"""

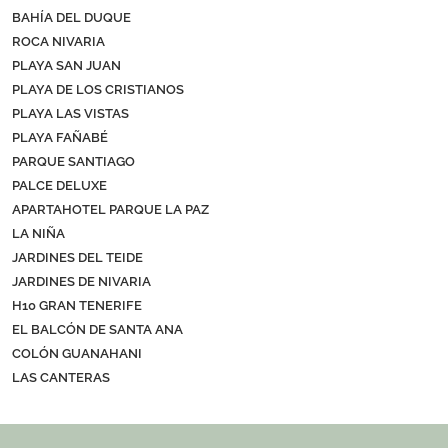
BAHÍA DEL DUQUE
ROCA NIVARIA
PLAYA SAN JUAN
PLAYA DE LOS CRISTIANOS
PLAYA LAS VISTAS
PLAYA FAÑABÉ
PARQUE SANTIAGO
PALCE DELUXE
APARTAHOTEL PARQUE LA PAZ
LA NIÑA
JARDINES DEL TEIDE
JARDINES DE NIVARIA
H10 GRAN TENERIFE
EL BALCÓN DE SANTA ANA
COLÓN GUANAHANI
LAS CANTERAS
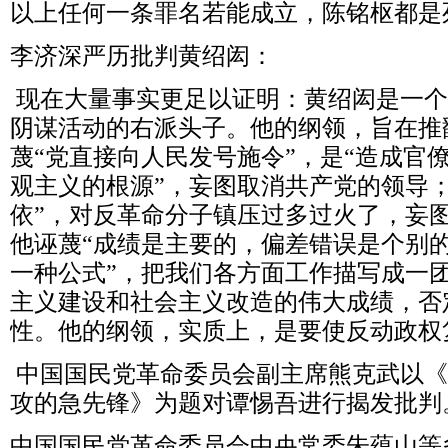
以上任何一条罪名若能成立，陈铭枢都是
李济深严历批判黄绍闳：
现在大量事实更足以证明：黄绍闳是一个
阴谋活动的右派头子。他的纲领，旨在推
蔑“党直接向人民发号施令”，是“造成官
观主义的根源”，妄图取消共产党的领导
依”，对反革命分子镇压过多过火了，妄
他诬蔑“成绩是主要的，偏差错误是个别
一种公式”，把我们各方面工作描写成一
主义建设和社会主义改造的伟大成绩，否
性。他的纲领，实质上，是要使反动政权
中国国民党革命委员会副主席熊克武以《
攻的急先锋》为题对谭惕吾进行揭发批判
中国国民党革命委员会中央常委朱蕴山等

"""

Every record above should be written out again exactly; the pictures stay out of the copy.

◆ **Task answer**:
BAHÍA DEL DUQUE
ROCA NIVARIA
PLAYA SAN JUAN
PLAYA DE LOS CRISTIANOS
PLAYA LAS VISTAS
PLAYA FAÑABÉ
PARQUE SANTIAGO
PALCE DELUXE
APARTAHOTEL PARQUE LA PAZ
LA NIÑA
JARDINES DEL TEIDE
JARDINES DE NIVARIA
H10 GRAN TENERIFE
EL BALCÓN DE SANTA ANA
COLÓN GUANAHANI
LAS CANTERAS
以上任何一条罪名若能成立，陈铭枢都是
李济深严历批判黄绍闳：
现在大量事实更足以证明：黄绍闳是一个
阴谋活动的右派头子。他的纲领，旨在推
蔑“党直接向人民发号施令”，是“造成官
观主义的根源”，妄图取消共产党的领导
依”，对反革命分子镇压过多过火了，妄
他诬蔑“成绩是主要的，偏差错误是个别
一种公式”，把我们各方面工作描写成一
主义建设和社会主义改造的伟大成绩，否
性。他的纲领，实质上，是要使反动政权
中国国民党革命委员会副主席熊克武以《
攻的急先锋》为题对谭惕吾进行揭发批判
中国国民党革命委员会中央常委朱蕴山等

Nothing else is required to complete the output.